Ste Bathilde statue dans les jardins du Palais du Luxembourg (Paris)

Sainte Bathilde : statue érigée dans les jardins du Palais du Luxembourg à Paris (détail).

   A la mort de son époux (survenue le 31 octobre 657, alors qu’il n’avait que 22 ans), Bathilde fut nommée régente pour son fils aîné, Clotaire III, Roi de Neustrie, qui n’avait que cinq ans. 
Elle gouverna avec compétence et sagesse pendant huit ans, s’attachant à réformer les abus et à rendre son peuple heureux, ayant pour principaux conseillers Saint Éloi, évêque de Noyon, et Saint Ouen, évêque de Rouen.

   N’oubliant jamais qu’elle avait été esclave, Bathilde usa en particulier de son pouvoir pour soulager ceux qui étaient en captivité. A cette époque, il n’était pas rare que les plus pauvres vendissent leurs propres enfants comme esclaves quand ils n’avaient plus de ressources. Bathilde réduisit les impôts, interdit l’achat d’esclaves chrétiens et la vente de sujets francs, et déclara que tout esclave qui mettait le pied dans le Royaume serait libre, dès cet instant. 

   Bathilde soutint le travail de l’Eglise de tout son pouvoir, tant en ce qui concerne l’évangélisation de ses peuples que dans les oeuvres d’instruction et de charité.

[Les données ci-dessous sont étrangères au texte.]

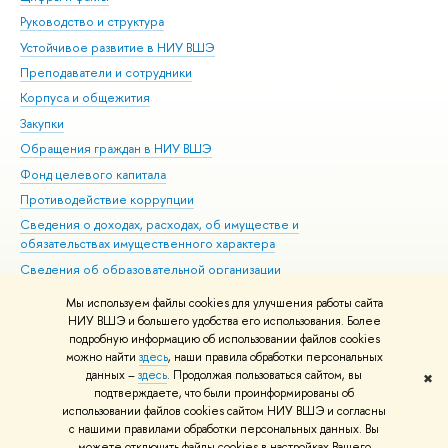
Руководство и структура
Дов
Устойчивое развитие в НИУ ВШЭ
Ол
Преподаватели и сотрудники
При
Корпуса и общежития
Вы
Закупки
При
Обращения граждан в НИУ ВШЭ
Ас
Фонд целевого капитала
До
Противодействие коррупции
Цен
Сведения о доходах, расходах, об имуществе и
Би
обязательствах имущественного характера
Об
Сведения об образовательной организации
Обр
Людям с ограниченными возможностями здоровья
Мы используем файлы cookies для улучшения работы сайта
Единая платежная страница
НИУ ВШЭ и большего удобства его использования. Более
подробную информацию об использовании файлов cookies
Работа в Вышке
можно найти
здесь
, наши правила обработки персональных
данных –
здесь
. Продолжая пользоваться сайтом, вы
✖
Редактору
подтверждаете, что были проинформированы об
© НИУ ВШЭ 1993–2026
Адреса и контакты
Условия использования
использовании файлов cookies сайтом НИУ ВШЭ и согласны
с нашими правилами обработки персональных данных. Вы
материалов
Политика конфиденциальности
Карта сайта
можете отключить файлы cookies в настройках Вашего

Elle lutta contre la simonie et favorisa la vie religieuse : elle fonda deux abbayes royales – celles de Corbie et de Chelles – et soutenait de ses largesses les abbayes royales de Saint-Denys et de Saint-Martin de Tours, les abbayes de Jumièges, de Saint-Wandrille, de Jouarre, de Luxeuil… etc. et nombre d’autres établissements ecclésiastiques et sanctuaires.
Elle fonda et dota des hospices, n’hésitant pas à vendre ses propres bijoux pour venir en aide aux nécessiteux.
Sous son gouvernement enfin, des forêts furent défrichées afin de permettre l’extension des terres agricoles. 

Ste Bathilde près du lit mortuaire de St Eloi

Sainte Bathilde près du lit de mort de Saint Eloi (tableau du XVIIe siècle)

   Quand son fils, Clotaire III, fut en âge de gouverner, Bathilde se retira à l’abbaye royale de Chelles, qu’elle avait fondée dans la vallée de la Marne.
On raconte qu’elle eut par trois fois la vision de Saint Eloi, rappelé à Dieu peu de temps auparavant, qui lui enjoignait de quitter le siècle et de prendre le voile.
C’est de tout coeur qu’elle avait renoncé au monde et aux honneurs, aussi ne voulut-elle avoir aucun statut particulier dans la communauté, vivant l’humilité et la parfaite obéissance comme la dernière des moniales : « Il me semble que le plus grand bonheur qui me puisse arriver, c’est d’être foulée aux pieds de tout le monde », aurait-elle déclaré.

   Elle mourut à Chelles le 30 janvier 680.
A l’heure de rendre le dernier soupir, elle déclara qu’elle voyait une échelle partant de l’autel de la Sainte Vierge et dressée jusqu’au ciel, et que, sur celle-ci, elle se voyait elle-même montant en compagnie des anges.

Elle fut inhumée à Chelles, et non à Saint-Denis auprès de son époux Clovis II.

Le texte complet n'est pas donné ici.